LEXINGTON, SC (WOLO) — Keeping kids in school has been a challenge for districts throughout the state as COVID cases continue to rise across South Carolina.

At Lexington Two School District, the threshold for moving to remote learning is 5 percent of the student body testing positive for COVID.

While rarely reaching that threshold, they have had issues with many students having to quarantine.

“Actually what our approach was, DHEC just adopted. They recommend that if 30 percent of your total population, you should move to remote learning,” said Lexington Two Superintendent Dr. Nicolas Wade. “We were roughly at a third when we made that decision.

It was a tough decision but five schools in the district were forced to temporarily move to remote learning earlier in the semester. Most have since returned to the classroom.

“Right now we only have one school, our alternative school, that is remote learning,” said Dr. Wade. “About 50 students and that is because of a high number of positives.”

To keep kids in school, the school district made another tough decision. Lexington Two reinstated a mask mandate. This is something the governor continues to speak against.

“We have a state law in South Carolina through the general assembly that reflects the will of the people. A child will not be required to wear a mask without the consent of the parents. That is a parental decision,” said Gov. Henry McMaster.

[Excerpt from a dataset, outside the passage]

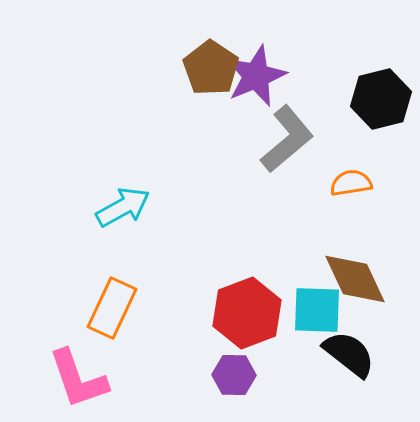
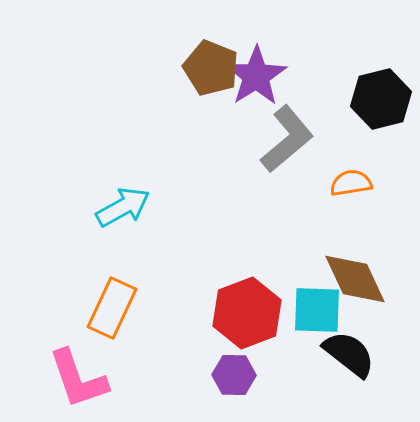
brown pentagon: rotated 12 degrees counterclockwise
purple star: rotated 10 degrees counterclockwise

“Our position is that we are not really violating the proviso,” said Wade. “We are also adhering to DHEC guidance and Senate Bill 147. In terms of our temporary mask requirement we have in place, the numbers speak for themselves. We are not closing schools like so many other districts.”

Earlier this month, Lexington Two has almost 200 COVID cases and almost 1,500 students quarantining. Now, the district has only 84 cases and less than 400 students in quarantine.

Even so, the governor believes that mask mandates are not the answer.

“The younger you get, the more trouble it presents in the minds of many of our parents,” McMaster said.

For Lexington Two, the temporary requirement of masks for students, staff and visitors last until the end of October. It aims to not only keep students in the classroom, but also continuing the extracurricular activities they enjoy.

“Even if we have to move a school to remote learning, we suspend extracurriculars but everything gets rescheduled. We are not outright cancelling,” Wade said. “We’re trying to move forward the best way that we can.”

On the other hand, Lexington One School District highly recommends wearing masks but has not mandated them. It continues to see high numbers of COVID cases and several of that district’s schools remain in a remote learning model.